Her essay raised a lot of hackles, yes, but it also resulted in some rigorous and much-needed discussion among critics about what we thought we were about. There was a small anthology published (The Crisis of Criticism, ed. by Maurice Berger) that included Croce's essay as well as several responses to it. It's been several years, but it's still relevant work -- I highly recommend it.

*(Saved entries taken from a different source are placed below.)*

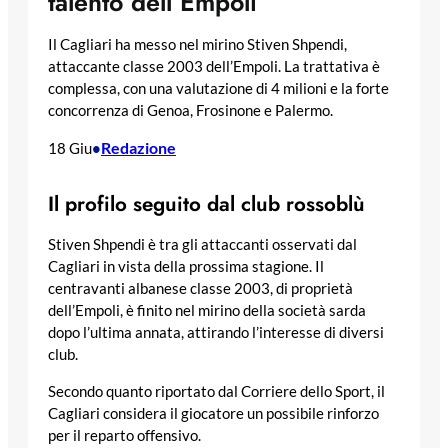
talento dell’Empoli
Il Cagliari ha messo nel mirino Stiven Shpendi,
attaccante classe 2003 dell’Empoli. La trattativa è
complessa, con una valutazione di 4 milioni e la forte
concorrenza di Genoa, Frosinone e Palermo.
Redazione
18 Giu
•
Il profilo seguito dal club rossoblù
Stiven Shpendi è tra gli attaccanti osservati dal
Cagliari in vista della prossima stagione. Il
centravanti albanese classe 2003, di proprietà
dell’Empoli, è finito nel mirino della società sarda
dopo l’ultima annata, attirando l’interesse di diversi
club.
Secondo quanto riportato dal Corriere dello Sport, il
Cagliari considera il giocatore un possibile rinforzo
per il reparto offensivo.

From the publisher's description:

"Almost more than artists, art critics today form an elite class that legislates cultural tastes. The Crisis of Criticism is a collection of brilliantly argued, provocative essays that address the problematic nature of the critic's authority and responsibilities. In it, today's leading critics, curators, and artists address the questions at the heart of criticism. Do critics grant cultural permission or is their work merely descriptive? Is there such a thing as critical activism? How can critics bridge the gap between a sometimes hermetic art community and the public? Are critics consumer advocates, sycophants, or artists in their own right? Maurice Berger assembles the top critics in each field to address the problematic nature of the critic's authority and responsibilities. Contributors include Richard Martin, bell hooks, Jim Hoberman, Arlene Croce, Wayne Koestenbaum, Joyce Carol Oates, and others."

For what it's worth, I didn't agree with Croce at the time, and I still don't. I saw Still/Here, and although I thought it was difficult to watch, it wasn't impossible to write about. I think it was eminently "discussable."